Навстречу им вышел Федор Крутов, торжественный и взволнованный — наверно, от озабоченности: впервые придется говорить на сходке. Русая бородка подстрижена, волосы аккуратно расчесаны. Новая сатиновая косоворотка с шелковым пояском — кисти до колен. А начищенные сапоги отражают солнце.

На лужайке, залитой светом, стояли и сидели группами человек около пятидесяти. Хлопало на легком ветру красное полотнище, рябила в глазах надпись из черных лаковых букв: «Долой самодержавие!» Знамя придерживал Василий Дерин. Такое же полотнище, но уже с надписью: «Российская социал-демократическая партия», привязывала шнурком к березовой сырой палке Марфуша. Ей помогал Родион Журавлев.

— Здорово, Алексей Кузьмич! Здорово, Маркел Андрианович! — радостно отвечал Федор подошедшим рабочим. — Располагайтесь пока.

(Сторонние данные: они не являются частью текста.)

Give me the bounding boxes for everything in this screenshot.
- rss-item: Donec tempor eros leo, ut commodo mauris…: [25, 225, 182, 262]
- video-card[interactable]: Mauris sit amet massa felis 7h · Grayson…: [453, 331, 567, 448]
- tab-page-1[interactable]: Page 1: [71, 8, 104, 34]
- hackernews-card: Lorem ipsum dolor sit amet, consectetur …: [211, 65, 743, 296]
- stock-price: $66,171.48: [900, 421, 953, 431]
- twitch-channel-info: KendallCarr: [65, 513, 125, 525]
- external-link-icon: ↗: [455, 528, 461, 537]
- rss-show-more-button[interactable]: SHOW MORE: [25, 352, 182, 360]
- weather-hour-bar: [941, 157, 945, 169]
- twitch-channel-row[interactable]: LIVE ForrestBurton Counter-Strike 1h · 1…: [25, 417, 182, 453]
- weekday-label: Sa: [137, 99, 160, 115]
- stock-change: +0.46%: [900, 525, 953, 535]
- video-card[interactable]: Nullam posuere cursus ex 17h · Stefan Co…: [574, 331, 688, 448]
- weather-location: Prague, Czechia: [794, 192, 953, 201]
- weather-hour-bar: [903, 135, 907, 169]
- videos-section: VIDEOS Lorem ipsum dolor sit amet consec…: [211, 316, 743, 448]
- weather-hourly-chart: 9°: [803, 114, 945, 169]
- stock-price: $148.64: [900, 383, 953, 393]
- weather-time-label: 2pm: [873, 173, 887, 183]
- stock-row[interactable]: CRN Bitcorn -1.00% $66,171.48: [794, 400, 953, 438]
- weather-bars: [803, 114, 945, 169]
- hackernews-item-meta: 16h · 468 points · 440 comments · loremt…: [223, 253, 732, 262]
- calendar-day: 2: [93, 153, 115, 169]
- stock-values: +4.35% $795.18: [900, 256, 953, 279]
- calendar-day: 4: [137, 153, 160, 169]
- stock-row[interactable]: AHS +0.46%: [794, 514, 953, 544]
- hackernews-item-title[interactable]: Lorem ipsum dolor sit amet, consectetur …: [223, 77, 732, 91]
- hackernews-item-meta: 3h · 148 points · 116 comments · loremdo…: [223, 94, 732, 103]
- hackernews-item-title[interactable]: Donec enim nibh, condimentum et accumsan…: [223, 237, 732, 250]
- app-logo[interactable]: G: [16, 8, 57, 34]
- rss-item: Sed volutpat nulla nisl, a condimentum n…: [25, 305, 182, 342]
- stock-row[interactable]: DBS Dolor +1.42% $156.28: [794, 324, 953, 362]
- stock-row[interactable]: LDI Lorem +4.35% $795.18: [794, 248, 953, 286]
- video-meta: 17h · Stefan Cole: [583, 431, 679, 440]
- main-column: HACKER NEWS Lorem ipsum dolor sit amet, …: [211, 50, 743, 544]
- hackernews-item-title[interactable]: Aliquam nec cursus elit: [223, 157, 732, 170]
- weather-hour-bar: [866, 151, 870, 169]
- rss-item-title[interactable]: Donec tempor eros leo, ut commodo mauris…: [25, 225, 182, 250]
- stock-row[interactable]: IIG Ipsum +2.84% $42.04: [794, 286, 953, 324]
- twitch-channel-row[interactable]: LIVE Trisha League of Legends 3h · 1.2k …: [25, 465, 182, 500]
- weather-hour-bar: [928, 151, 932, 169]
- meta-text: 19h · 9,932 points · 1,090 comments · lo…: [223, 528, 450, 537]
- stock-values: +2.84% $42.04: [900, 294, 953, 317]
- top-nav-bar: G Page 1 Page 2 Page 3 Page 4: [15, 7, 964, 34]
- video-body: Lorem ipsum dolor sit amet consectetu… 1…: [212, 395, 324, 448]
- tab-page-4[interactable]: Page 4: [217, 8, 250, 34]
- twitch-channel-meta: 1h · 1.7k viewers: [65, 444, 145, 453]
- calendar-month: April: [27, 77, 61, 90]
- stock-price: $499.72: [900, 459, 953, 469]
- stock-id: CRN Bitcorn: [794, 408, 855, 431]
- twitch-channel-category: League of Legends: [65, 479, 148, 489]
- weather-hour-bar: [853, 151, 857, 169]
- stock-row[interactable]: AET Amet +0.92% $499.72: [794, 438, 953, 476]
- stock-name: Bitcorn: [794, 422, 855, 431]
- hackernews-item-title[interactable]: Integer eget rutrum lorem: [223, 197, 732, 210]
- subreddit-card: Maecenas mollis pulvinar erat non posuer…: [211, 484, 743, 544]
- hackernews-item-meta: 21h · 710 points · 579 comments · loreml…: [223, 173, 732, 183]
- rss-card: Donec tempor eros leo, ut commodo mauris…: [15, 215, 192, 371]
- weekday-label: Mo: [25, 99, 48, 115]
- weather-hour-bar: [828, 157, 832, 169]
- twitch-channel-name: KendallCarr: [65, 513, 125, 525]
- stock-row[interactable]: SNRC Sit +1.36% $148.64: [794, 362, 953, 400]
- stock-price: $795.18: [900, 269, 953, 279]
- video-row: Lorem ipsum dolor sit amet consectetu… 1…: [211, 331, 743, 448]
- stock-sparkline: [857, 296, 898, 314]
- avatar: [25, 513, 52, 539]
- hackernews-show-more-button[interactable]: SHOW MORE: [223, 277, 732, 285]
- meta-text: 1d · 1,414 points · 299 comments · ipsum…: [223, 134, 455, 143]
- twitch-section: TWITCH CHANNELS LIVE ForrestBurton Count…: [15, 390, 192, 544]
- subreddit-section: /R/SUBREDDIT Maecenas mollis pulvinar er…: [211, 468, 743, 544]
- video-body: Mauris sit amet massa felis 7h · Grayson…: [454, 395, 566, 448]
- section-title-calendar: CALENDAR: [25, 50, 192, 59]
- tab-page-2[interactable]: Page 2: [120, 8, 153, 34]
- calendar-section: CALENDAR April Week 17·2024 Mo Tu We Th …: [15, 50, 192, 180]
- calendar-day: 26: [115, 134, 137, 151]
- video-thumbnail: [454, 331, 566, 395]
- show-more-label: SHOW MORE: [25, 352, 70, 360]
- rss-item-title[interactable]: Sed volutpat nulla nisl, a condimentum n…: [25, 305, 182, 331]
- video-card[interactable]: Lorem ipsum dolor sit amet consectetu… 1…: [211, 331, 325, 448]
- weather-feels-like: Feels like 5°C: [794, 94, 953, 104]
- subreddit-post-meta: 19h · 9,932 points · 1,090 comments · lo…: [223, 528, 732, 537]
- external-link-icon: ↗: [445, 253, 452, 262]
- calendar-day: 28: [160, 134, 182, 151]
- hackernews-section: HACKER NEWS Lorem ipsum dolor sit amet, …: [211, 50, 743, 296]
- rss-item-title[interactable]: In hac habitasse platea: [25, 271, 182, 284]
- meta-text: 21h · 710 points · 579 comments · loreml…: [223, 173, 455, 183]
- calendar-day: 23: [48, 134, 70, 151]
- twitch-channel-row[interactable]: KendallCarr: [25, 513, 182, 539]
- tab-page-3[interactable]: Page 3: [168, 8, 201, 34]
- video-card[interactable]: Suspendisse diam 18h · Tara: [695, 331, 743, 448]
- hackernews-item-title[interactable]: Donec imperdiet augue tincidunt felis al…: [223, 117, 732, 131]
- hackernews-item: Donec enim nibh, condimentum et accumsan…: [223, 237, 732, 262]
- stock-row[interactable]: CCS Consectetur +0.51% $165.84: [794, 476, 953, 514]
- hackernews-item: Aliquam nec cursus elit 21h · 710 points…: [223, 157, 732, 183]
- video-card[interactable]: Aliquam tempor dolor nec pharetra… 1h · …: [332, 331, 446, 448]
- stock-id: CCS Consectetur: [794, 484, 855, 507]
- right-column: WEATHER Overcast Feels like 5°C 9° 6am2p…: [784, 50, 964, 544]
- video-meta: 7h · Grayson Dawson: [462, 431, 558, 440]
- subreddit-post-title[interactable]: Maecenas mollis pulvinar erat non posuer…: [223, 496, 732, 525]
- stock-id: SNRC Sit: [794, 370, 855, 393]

Второе знамя было прикреплено. Марфуша с усилием подняла его над головой. На помощь подоспел Родион. Она ворчливо толкнула его, стояла, запрокинув голову, разглядывая бьющееся на ветру и освещенное солнцем полотно. Рабочие подходили, вставали плотно, дышали в затылки. Федор стал говорить. Он поздравил фабричных с первой маевкой, сказал, что пока их собралось еще мало, но будет время — все карзинкинцы встанут под красные знамена.